Exercise directions: In the material below, find each line that contains the word "adevărului" and copy it.

== Exercise input

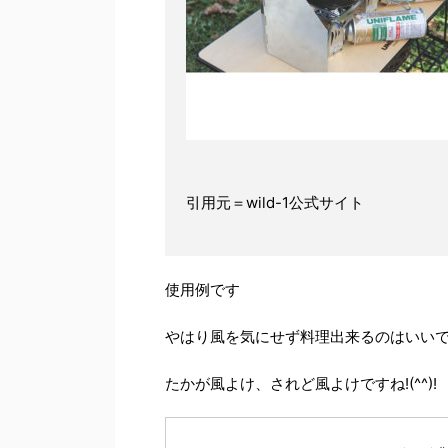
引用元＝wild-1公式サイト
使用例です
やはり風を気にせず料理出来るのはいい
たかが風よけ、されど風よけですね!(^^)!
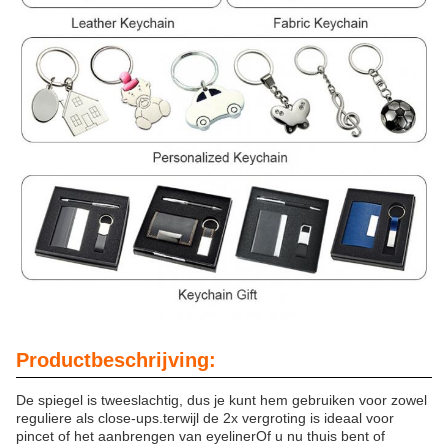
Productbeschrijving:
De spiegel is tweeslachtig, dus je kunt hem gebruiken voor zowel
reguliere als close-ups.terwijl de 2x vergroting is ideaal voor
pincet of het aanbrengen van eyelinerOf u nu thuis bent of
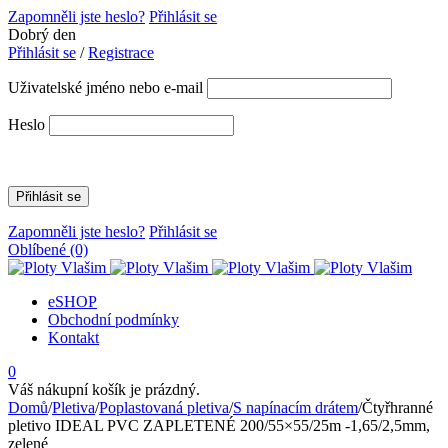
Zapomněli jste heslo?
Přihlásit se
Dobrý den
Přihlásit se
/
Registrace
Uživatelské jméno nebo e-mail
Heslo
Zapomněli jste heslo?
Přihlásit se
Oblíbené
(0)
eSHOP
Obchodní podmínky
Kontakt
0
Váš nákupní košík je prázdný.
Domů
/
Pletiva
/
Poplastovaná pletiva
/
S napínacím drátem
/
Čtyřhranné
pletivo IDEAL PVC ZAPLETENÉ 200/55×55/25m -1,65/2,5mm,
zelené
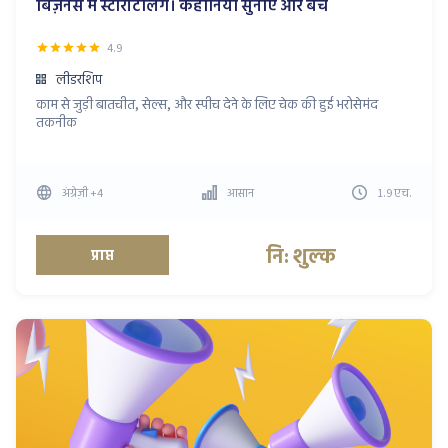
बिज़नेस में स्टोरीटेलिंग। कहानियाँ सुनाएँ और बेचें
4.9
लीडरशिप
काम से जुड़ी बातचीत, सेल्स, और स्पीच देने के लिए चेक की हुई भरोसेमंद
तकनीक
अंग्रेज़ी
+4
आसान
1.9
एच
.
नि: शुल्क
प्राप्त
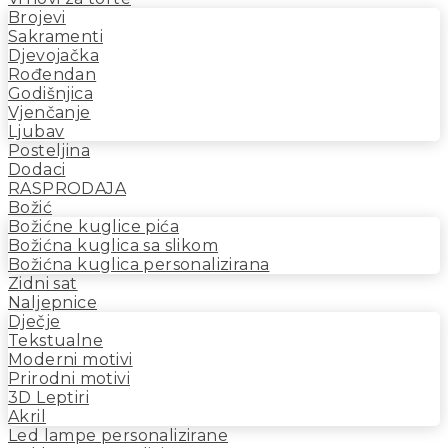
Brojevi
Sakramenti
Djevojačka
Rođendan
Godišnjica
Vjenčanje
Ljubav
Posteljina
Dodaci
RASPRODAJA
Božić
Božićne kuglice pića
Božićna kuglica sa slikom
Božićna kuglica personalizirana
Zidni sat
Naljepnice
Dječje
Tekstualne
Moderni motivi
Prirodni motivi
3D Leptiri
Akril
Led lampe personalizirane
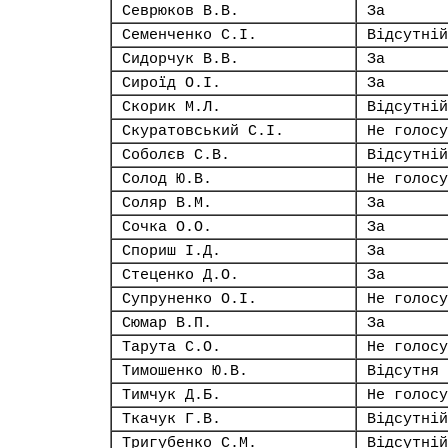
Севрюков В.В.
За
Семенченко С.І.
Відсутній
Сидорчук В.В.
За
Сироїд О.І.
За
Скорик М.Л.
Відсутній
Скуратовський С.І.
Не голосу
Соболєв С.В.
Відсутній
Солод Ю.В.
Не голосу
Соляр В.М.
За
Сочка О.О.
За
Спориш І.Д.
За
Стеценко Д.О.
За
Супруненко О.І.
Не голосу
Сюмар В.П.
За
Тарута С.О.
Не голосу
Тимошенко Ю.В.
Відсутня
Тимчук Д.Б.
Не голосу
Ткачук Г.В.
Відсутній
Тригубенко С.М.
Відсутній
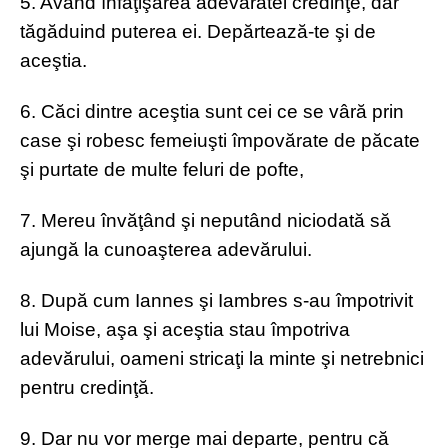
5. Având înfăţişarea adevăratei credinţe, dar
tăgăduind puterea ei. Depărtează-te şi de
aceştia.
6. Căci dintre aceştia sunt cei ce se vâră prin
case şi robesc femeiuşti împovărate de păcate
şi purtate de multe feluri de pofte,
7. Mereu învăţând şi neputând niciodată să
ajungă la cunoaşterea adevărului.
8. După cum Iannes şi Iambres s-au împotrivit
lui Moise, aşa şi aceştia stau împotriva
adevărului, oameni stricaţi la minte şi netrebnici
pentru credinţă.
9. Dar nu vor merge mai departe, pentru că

====

Response area:
ajungă la cunoaşterea adevărului.
adevărului, oameni stricaţi la minte şi netrebnici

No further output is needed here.